Directions> Return exactly the lines that run from the one containing "Business Advantage International" to the end of the entries, with both ends included.

Stored records>
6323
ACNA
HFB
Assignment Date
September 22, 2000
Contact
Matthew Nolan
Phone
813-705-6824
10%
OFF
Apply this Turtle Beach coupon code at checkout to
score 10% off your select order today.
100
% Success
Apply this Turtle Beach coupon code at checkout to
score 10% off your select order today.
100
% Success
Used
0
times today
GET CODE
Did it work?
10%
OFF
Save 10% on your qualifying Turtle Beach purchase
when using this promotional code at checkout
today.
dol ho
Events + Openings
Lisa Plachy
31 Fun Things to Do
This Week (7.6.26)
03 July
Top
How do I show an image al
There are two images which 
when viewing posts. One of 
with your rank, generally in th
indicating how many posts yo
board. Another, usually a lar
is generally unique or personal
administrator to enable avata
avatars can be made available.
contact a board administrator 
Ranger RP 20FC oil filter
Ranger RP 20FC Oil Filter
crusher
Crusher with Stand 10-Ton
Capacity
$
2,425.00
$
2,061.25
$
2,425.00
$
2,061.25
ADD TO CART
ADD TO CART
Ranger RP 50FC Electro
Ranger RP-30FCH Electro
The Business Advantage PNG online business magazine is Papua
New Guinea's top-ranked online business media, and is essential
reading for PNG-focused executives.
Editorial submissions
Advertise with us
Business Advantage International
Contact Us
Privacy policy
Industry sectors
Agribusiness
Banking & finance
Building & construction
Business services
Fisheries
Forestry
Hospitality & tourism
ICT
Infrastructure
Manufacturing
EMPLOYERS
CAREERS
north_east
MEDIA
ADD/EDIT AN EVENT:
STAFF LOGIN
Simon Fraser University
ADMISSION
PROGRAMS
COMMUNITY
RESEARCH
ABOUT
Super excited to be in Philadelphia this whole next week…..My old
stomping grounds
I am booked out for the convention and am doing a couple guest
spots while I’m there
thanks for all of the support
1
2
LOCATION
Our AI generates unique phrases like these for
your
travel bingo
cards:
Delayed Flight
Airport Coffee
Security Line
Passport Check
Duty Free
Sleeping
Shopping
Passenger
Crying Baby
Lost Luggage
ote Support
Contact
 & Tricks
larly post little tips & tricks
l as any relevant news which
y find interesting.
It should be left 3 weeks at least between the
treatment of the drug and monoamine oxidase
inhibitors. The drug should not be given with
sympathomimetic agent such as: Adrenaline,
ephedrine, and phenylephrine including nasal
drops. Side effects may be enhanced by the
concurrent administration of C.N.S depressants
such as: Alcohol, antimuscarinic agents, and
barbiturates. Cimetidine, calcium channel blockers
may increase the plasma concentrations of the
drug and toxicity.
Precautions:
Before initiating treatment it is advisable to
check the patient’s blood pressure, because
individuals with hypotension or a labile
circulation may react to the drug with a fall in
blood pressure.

Final answer>
Business Advantage International
Contact Us
Privacy policy
Industry sectors
Agribusiness
Banking & finance
Building & construction
Business services
Fisheries
Forestry
Hospitality & tourism
ICT
Infrastructure
Manufacturing
EMPLOYERS
CAREERS
north_east
MEDIA
ADD/EDIT AN EVENT:
STAFF LOGIN
Simon Fraser University
ADMISSION
PROGRAMS
COMMUNITY
RESEARCH
ABOUT
Super excited to be in Philadelphia this whole next week…..My old
stomping grounds
I am booked out for the convention and am doing a couple guest
spots while I’m there
thanks for all of the support
1
2
LOCATION
Our AI generates unique phrases like these for
your
travel bingo
cards:
Delayed Flight
Airport Coffee
Security Line
Passport Check
Duty Free
Sleeping
Shopping
Passenger
Crying Baby
Lost Luggage
ote Support
Contact
 & Tricks
larly post little tips & tricks
l as any relevant news which
y find interesting.
It should be left 3 weeks at least between the
treatment of the drug and monoamine oxidase
inhibitors. The drug should not be given with
sympathomimetic agent such as: Adrenaline,
ephedrine, and phenylephrine including nasal
drops. Side effects may be enhanced by the
concurrent administration of C.N.S depressants
such as: Alcohol, antimuscarinic agents, and
barbiturates. Cimetidine, calcium channel blockers
may increase the plasma concentrations of the
drug and toxicity.
Precautions:
Before initiating treatment it is advisable to
check the patient’s blood pressure, because
individuals with hypotension or a labile
circulation may react to the drug with a fall in
blood pressure.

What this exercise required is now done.